The studio’s experiments have to be approached with caution as students have yet to experience full-time working life and the challenges of balancing that with family life. Occasionally, however, students have produced models that hint at new typologies that suggest radical re-workings of work and social life.
‘Workspaces for each pair of dwellings are placed on the first floor around a shared courtyard’
Irving Toroitich’s project is based around the potential for sharing flexible workspace across dwellings. Workspaces for each pair of dwellings are placed on the first floor around a shared courtyard. This acts as both a possible space to extend into and a way to create a link between different working scenarios. The courtyard can be accessed by an external stair acting as a direct route to the workspace preventing the need for workplace visitors to walk into or through the dwelling. The arrangement allows for the possibility of negotiation between neighbours allowing one to expand into another’s underused space. Although the proposed partitioning follows the line of the party wall separating the dwellings this can be easily relocated providing shifts in the amount of space each dwelling has. Their placement also allows these spaces to be converted into living spaces, for example, should the family grow and require additional bedrooms.
‘The extent to which the two sides interweave is up to the inhabitants and is meant to evolve as family, social and economic needs change’
Tomi Akinyemi built flexibility into both the living and working space by proposing two separate volumes. The design consists of regularly spaces party walls with a ‘starter’ layout of living, sleeping and work spaces.
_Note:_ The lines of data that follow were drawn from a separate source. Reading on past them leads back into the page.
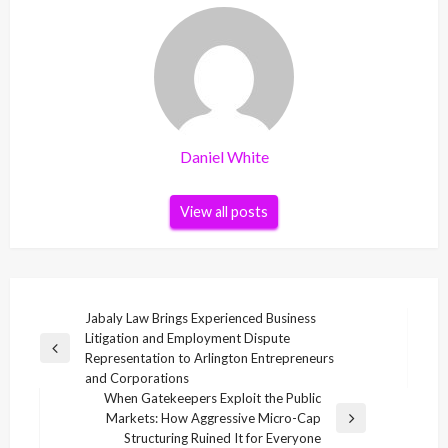
Daniel White
View all posts
Post
Jabaly Law Brings Experienced Business
Litigation and Employment Dispute
navigation
Previous
Representation to Arlington Entrepreneurs
Post
and Corporations
When Gatekeepers Exploit the Public
Markets: How Aggressive Micro-Cap
Next
Structuring Ruined It for Everyone
Post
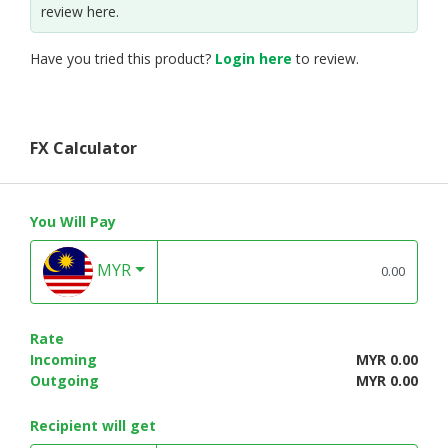
review here.
Have you tried this product?
Login here
to review.
FX Calculator
You Will Pay
MYR
Rate
Incoming
MYR 0.00
Outgoing
MYR 0.00
Recipient will get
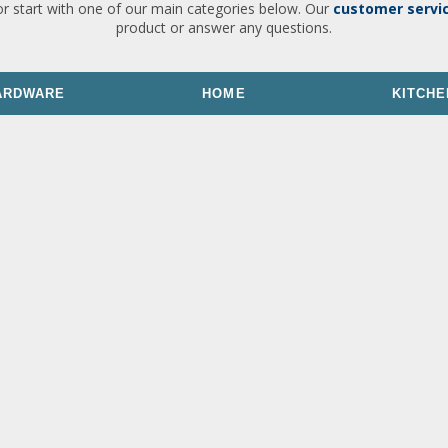
or start with one of our main categories below. Our
customer servi
product or answer any questions.
ARDWARE
HOME
KITCHE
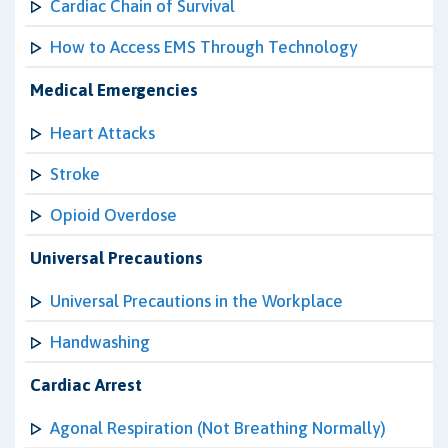
Cardiac Chain of Survival
How to Access EMS Through Technology
Medical Emergencies
Heart Attacks
Stroke
Opioid Overdose
Universal Precautions
Universal Precautions in the Workplace
Handwashing
Cardiac Arrest
Agonal Respiration (Not Breathing Normally)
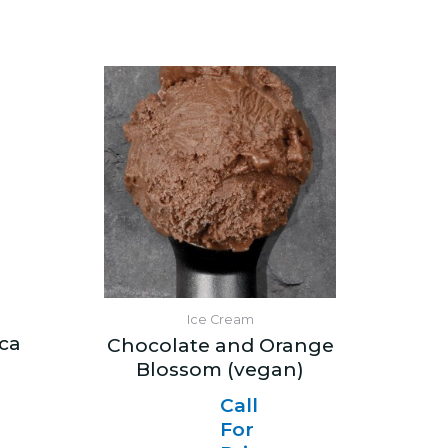
Ice Cream
ica
Chocolate and Orange
Blossom (vegan)
Call
For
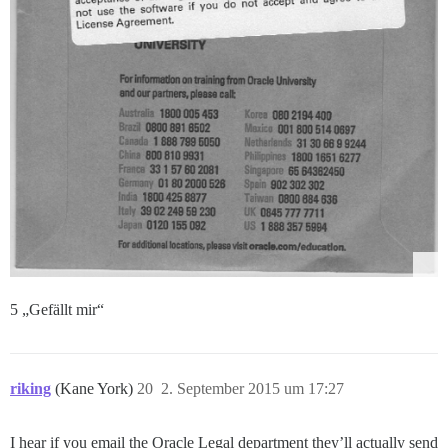
5 „Gefällt mir“
riking
(Kane York)
20
2. September 2015 um 17:27
I hear if you email the Oracle Legal department they’ll actually send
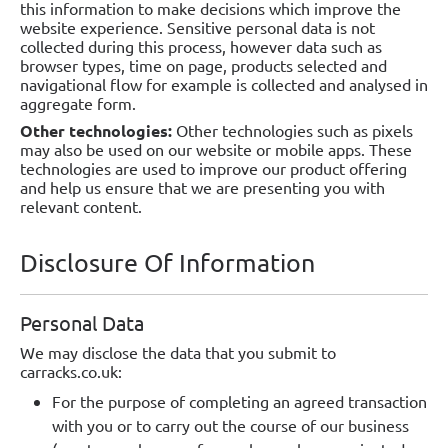
this information to make decisions which improve the
website experience. Sensitive personal data is not
collected during this process, however data such as
browser types, time on page, products selected and
navigational flow for example is collected and analysed in
aggregate form.
Other technologies:
Other technologies such as pixels
may also be used on our website or mobile apps. These
technologies are used to improve our product offering
and help us ensure that we are presenting you with
relevant content.
Disclosure Of Information
Personal Data
We may disclose the data that you submit to
carracks.co.uk:
For the purpose of completing an agreed transaction
with you or to carry out the course of our business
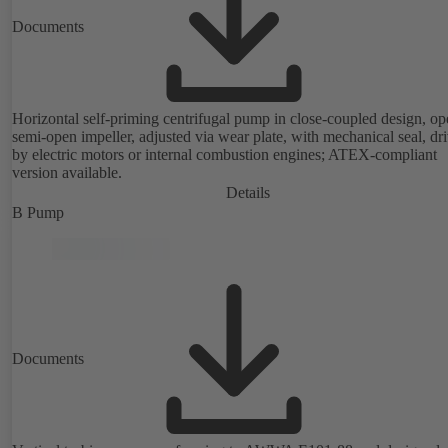
Documents
Horizontal self-priming centrifugal pump in close-coupled design, op
semi-open impeller, adjusted via wear plate, with mechanical seal, dr
by electric motors or internal combustion engines; ATEX-compliant
version available.
Details
B Pump
Documents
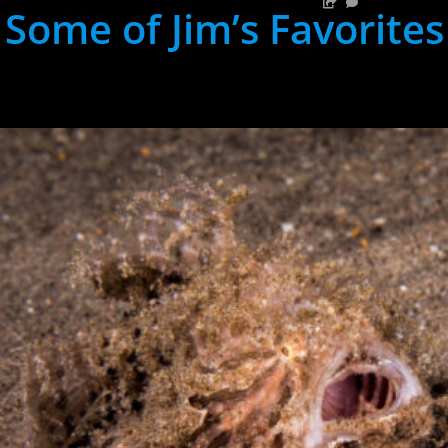
Some of Jim’s Favorites
hh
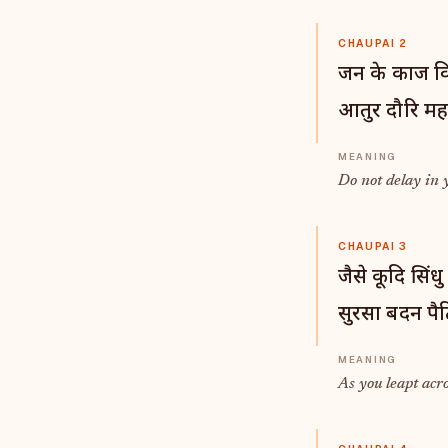
CHAUPAI 2
जन के काज वि
आतुर दौरि मह
Do not delay in 
CHAUPAI 3
जैसे कूदि सिंधु
सुरसा बदन पैठ
As you leapt acr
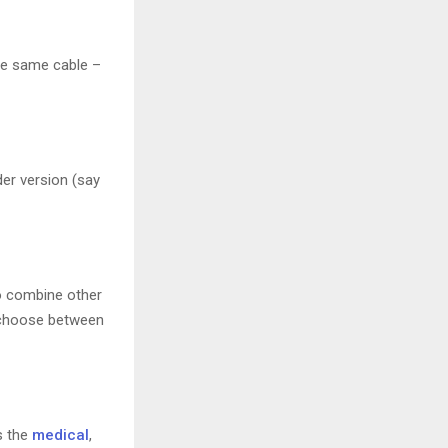
the same cable –
er version (say
 combine other
n choose between
s the
medical
,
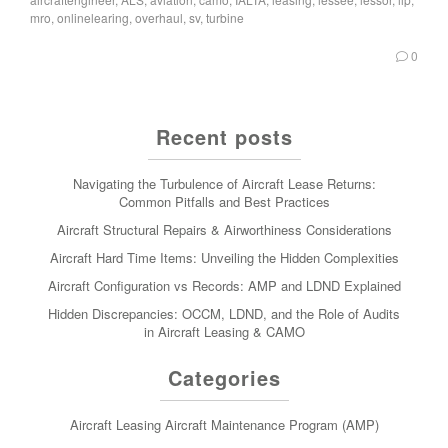
mro
,
onlinelearing
,
overhaul
,
sv
,
turbine
0
Recent posts
Navigating the Turbulence of Aircraft Lease Returns:
Common Pitfalls and Best Practices
Aircraft Structural Repairs & Airworthiness Considerations
Aircraft Hard Time Items: Unveiling the Hidden Complexities
Aircraft Configuration vs Records: AMP and LDND Explained
Hidden Discrepancies: OCCM, LDND, and the Role of Audits
in Aircraft Leasing & CAMO
Categories
Aircraft Leasing
Aircraft Maintenance Program (AMP)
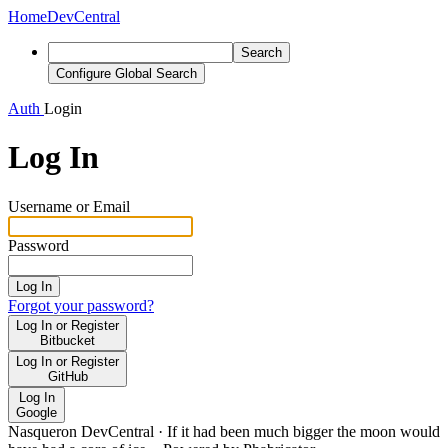
Home
DevCentral
Search
Configure Global Search
Auth
Login
Log In
Username or Email
Password
Log In
Forgot your password?
Log In or Register
Bitbucket
Log In or Register
GitHub
Log In
Google
Nasqueron DevCentral
·
If it had been much bigger the moon would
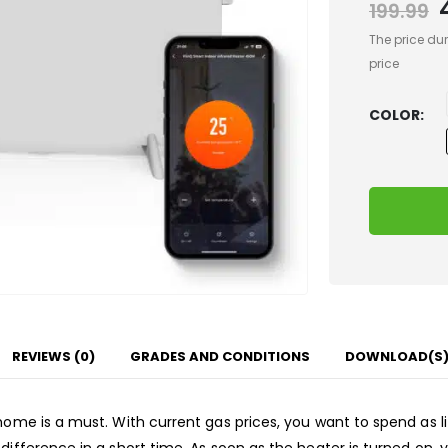
199.99
The price dur
price
COLOR
REVIEWS (0)
GRADES AND CONDITIONS
DOWNLOAD(S
 home is a must. With current gas prices, you want to spend as l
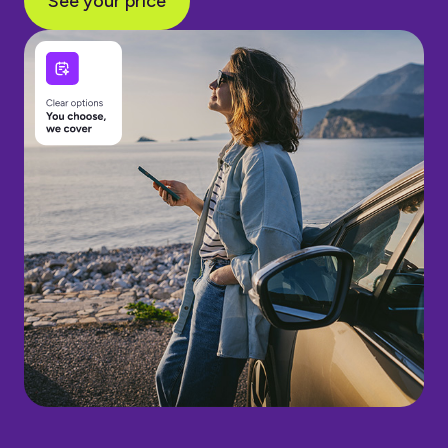
See your price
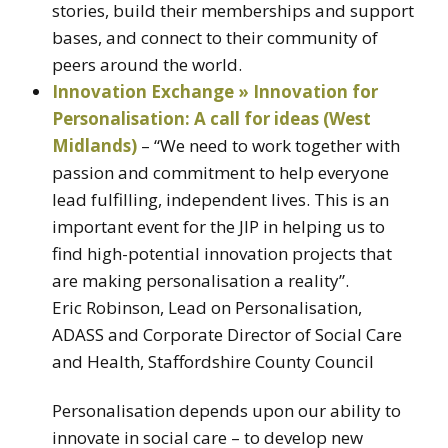
stories, build their memberships and support
bases, and connect to their community of
peers around the world.
Innovation Exchange » Innovation for
Personalisation: A call for ideas (West
Midlands)
– “We need to work together with
passion and commitment to help everyone
lead fulfilling, independent lives. This is an
important event for the JIP in helping us to
find high-potential innovation projects that
are making personalisation a reality”.
Eric Robinson, Lead on Personalisation,
ADASS and Corporate Director of Social Care
and Health, Staffordshire County Council
Personalisation depends upon our ability to
innovate in social care – to develop new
The regularised structural grid allows for either the home or workspace to grow or contract as needed. A buffer space between the two volumes acts to both separate and link the two worlds. The layout allows for the work unit to be leased out or converted into a ‘granny flat’ by having its own street frontage. The extent to which the two sides interweave is up to the inhabitants and is meant to evolve as family, social and economic needs change. Both of these proposals go beyond architectural and spatial arrangements – what is critical in these two projects is the economic model underlying them. The workspaces offer a space that can be used for the owner’s own income producing activity or be leased to generate income. The consideration of economic conditions (and the possibility of new and different financing models) along with flexibility for different forms of family life make these proposals interesting prototypes for further development.
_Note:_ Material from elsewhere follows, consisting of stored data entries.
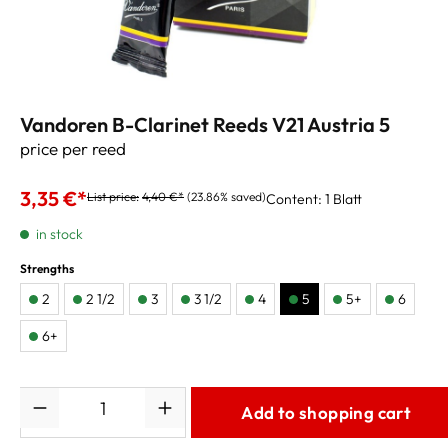
Vandoren B-Clarinet Reeds V21 Austria 5
price per reed
3,35 €*
List price:
4,40 €*
(23.86% saved)
Content:
1 Blatt
in stock
Strengths
2
2 1/2
3
3 1/2
4
5
5+
6
6+
Quantity
Add to shopping cart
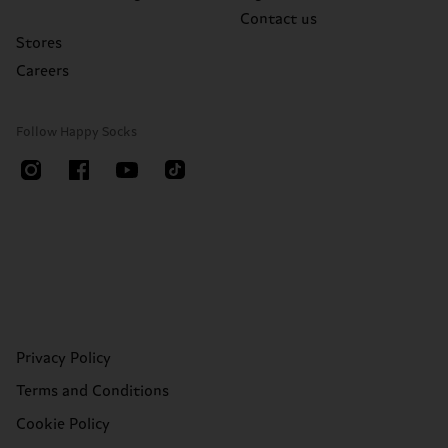
Contact us
Stores
Careers
Follow Happy Socks
Privacy Policy
Terms and Conditions
Cookie Policy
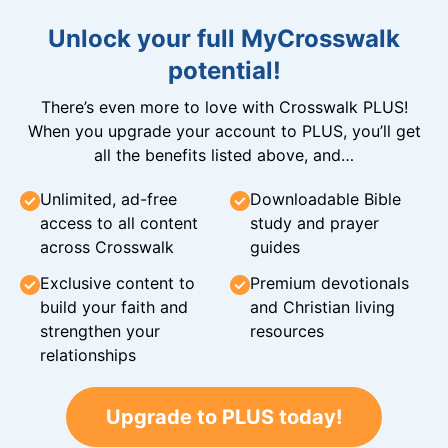
Unlock your full MyCrosswalk
potential!
There’s even more to love with Crosswalk PLUS!
When you upgrade your account to PLUS, you’ll get
all the benefits listed above, and…
Unlimited, ad-free
Downloadable Bible
access to all content
study and prayer
across Crosswalk
guides
Exclusive content to
Premium devotionals
build your faith and
and Christian living
strengthen your
resources
relationships
Upgrade to PLUS today!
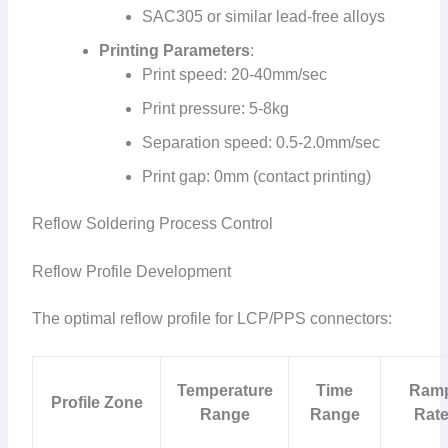
SAC305 or similar lead-free alloys
Printing Parameters
:
Print speed: 20-40mm/sec
Print pressure: 5-8kg
Separation speed: 0.5-2.0mm/sec
Print gap: 0mm (contact printing)
Reflow Soldering Process Control
Reflow Profile Development
The optimal reflow profile for LCP/PPS connectors:
Temperature
Time
Ram
Profile Zone
Range
Range
Rat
‘… the inclusion of work scenarios makes the contribution of housing richer, more flexible and ultimately adaptable’
Lizzie Terry’s scheme mines the history of older forms of live-work relationships while transforming the archetypical Georgian dwelling. Her proposal works through an analysis of the different zones, activities and patterns of use in Georgian terraces and updates this for contemporary uses. While the result is a more traditional ground floor shop with living above the workspace is cleverly divided into a public street facing realm and back-garden portion with a direct link to the dwelling above. The use of historical models – blending and transforming them – results in a terrace-apartment block hybrid alongside clearly defined front and back urban territories. The urban impact of reconsidering dwellings through the lens of live/work is evident here. While housing has always played a major role in the character of cities and their neighbourhood, the inclusion of work scenarios makes their contribution richer, more flexible and ultimately adaptable.
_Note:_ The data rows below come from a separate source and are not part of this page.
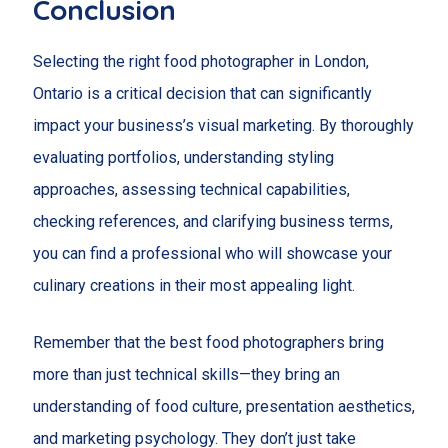
Conclusion
Selecting the right food photographer in London,
Ontario is a critical decision that can significantly
impact your business’s visual marketing. By thoroughly
evaluating portfolios, understanding styling
approaches, assessing technical capabilities,
checking references, and clarifying business terms,
you can find a professional who will showcase your
culinary creations in their most appealing light.
Remember that the best food photographers bring
more than just technical skills—they bring an
understanding of food culture, presentation aesthetics,
and marketing psychology. They don’t just take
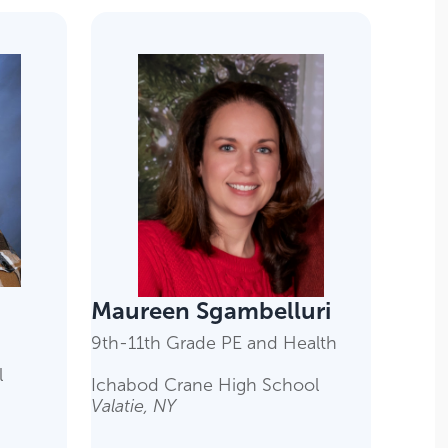
Maureen Sgambelluri
9th-11th Grade PE and Health
l
Ichabod Crane High School
Valatie, NY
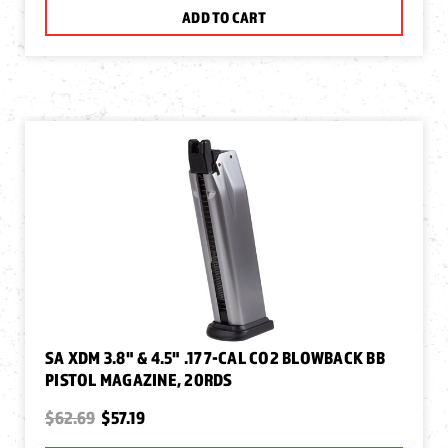
ADD TO CART
SA XDM 3.8" & 4.5" .177-CAL CO2 BLOWBACK BB
PISTOL MAGAZINE, 20RDS
$62.69
$57.19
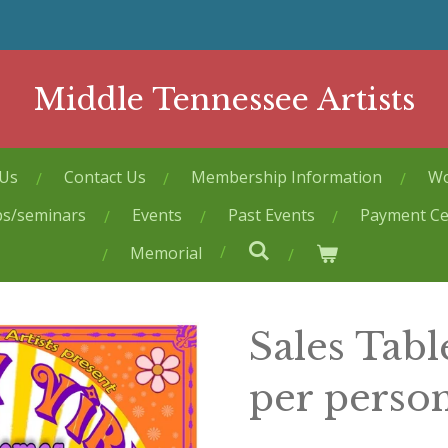
Middle Tennessee Artists
 Us
Contact Us
Membership Information
Wo
ps/seminars
Events
Past Events
Payment Ce
Memorial
Sales Tabl
per perso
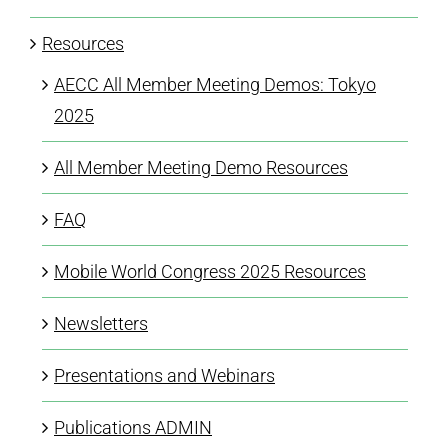
Resources
AECC All Member Meeting Demos: Tokyo
2025
All Member Meeting Demo Resources
FAQ
Mobile World Congress 2025 Resources
Newsletters
Presentations and Webinars
Publications ADMIN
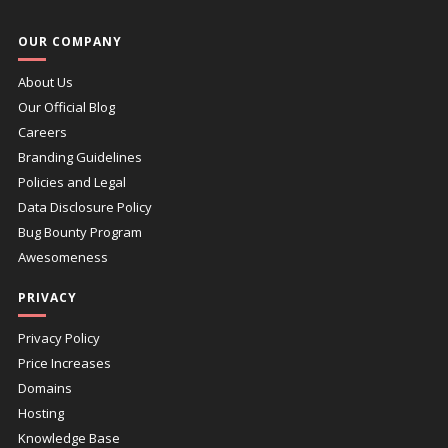
OUR COMPANY
About Us
Our Official Blog
Careers
Branding Guidelines
Policies and Legal
Data Disclosure Policy
Bug Bounty Program
Awesomeness
PRIVACY
Privacy Policy
Price Increases
Domains
Hosting
Knowledge Base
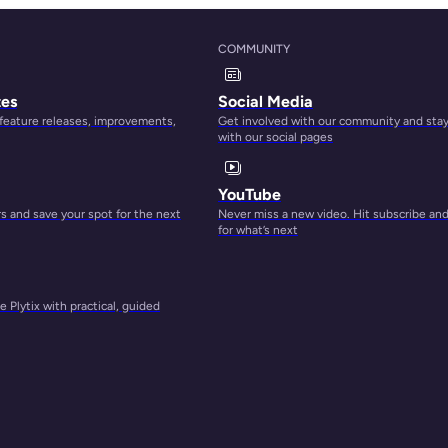
COMMUNITY
tes
Social Media
 feature releases, improvements,
Get involved with our community and sta
with our social pages
YouTube
 and save your spot for the next
Never miss a new video. Hit subscribe an
for what’s next
 Plytix with practical, guided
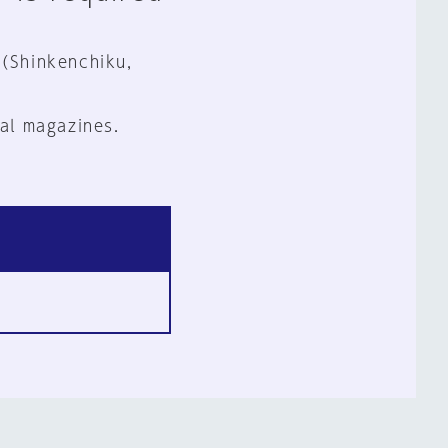
 (Shinkenchiku,
al magazines.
Taken together these projects have cemented an interest in linking up social and economic issues with architectural and typological ones. These experiments were prescient given the pandemic which followed three years later. What is critical about these and any future studies is not just that we need to challenge what makes up a home – to go beyond the reductive labels of kitchen, dining, living and bedroom – but that we also pay attention to the way that the pandemic has opened up new ways of thinking about the financial and economic systems that underpin these.